Sanità genovese per Capo Verde

Fabrizio Graffione

Un ospedale made in Genoa a Capo Verde. Almeno sotto il profilo della gestione sanitaria e dei medici che nei prossimi mesi voleranno nell’isola vulcanica di Fogo, 35mila abitanti. È il «sogno» realizzato da Edoardo Berti Riboli e dalla facoltà di Medicina e Chirurgia dell’Università genovese in collaborazione con i frati francescani piemontesi che da anni seguono la struttura nell’isola dell’oceano atlantico.
«Dopo aver prestato servizio in molti paesi africani come Togo, Kenya, Ghana, abbiamo deciso di fornire un paio di chirurghi all’ospedale dei frati francescani, con i quali si è realizzata una bella collaborazione - spiega Berti Riboli - . Le istituzioni locali sono rimaste così soddisfatte che ci hanno chiesto, oltre ai camici bianchi, anche di coprire la gestione sanitaria dell’ospedale, che così parlerà anche un po’ genovese. I ministri di Capo Verde nei prossimi mesi verranno in visita al nostro Dipartimento e all’Università per rendersi conto di persona come operiamo e come sono formati i nostri medici». L’ospedale di Capo Verde è dotato di undici padiglioni con tutte le specialità mediche. Mancano chirurghi qualificati e per questo sono stati chiamati i camici bianchi genovesi. L’assistenza sanitaria è gratuita per tutta la popolazione, costituita principalmente da bambini e anziani.
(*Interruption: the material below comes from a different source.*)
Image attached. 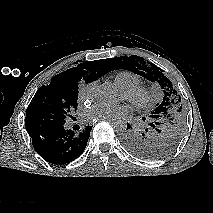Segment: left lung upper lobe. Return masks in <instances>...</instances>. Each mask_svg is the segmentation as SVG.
<instances>
[{"label":"left lung upper lobe","instance_id":"1","mask_svg":"<svg viewBox=\"0 0 213 213\" xmlns=\"http://www.w3.org/2000/svg\"><path fill=\"white\" fill-rule=\"evenodd\" d=\"M109 70L126 69L152 82H157L164 97L151 113L146 123L131 129L126 139V148L145 159H161L174 151L185 131V113L182 100L172 82L156 65H148L144 58L136 55L121 56L106 60Z\"/></svg>","mask_w":213,"mask_h":213}]
</instances>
Gli abitanti fra i 30 e i 50 anni infatti spesso emigrano in cerca di lavoro.


Dal prossimo anno un paio di medici di Capo Verde saranno ospitati all’Università genovese per corsi di specializzazione in Chirurgia generale di circa tre anni. L’iniziativa è seguita dall’Ateneo genovese ma anche dalla Regione.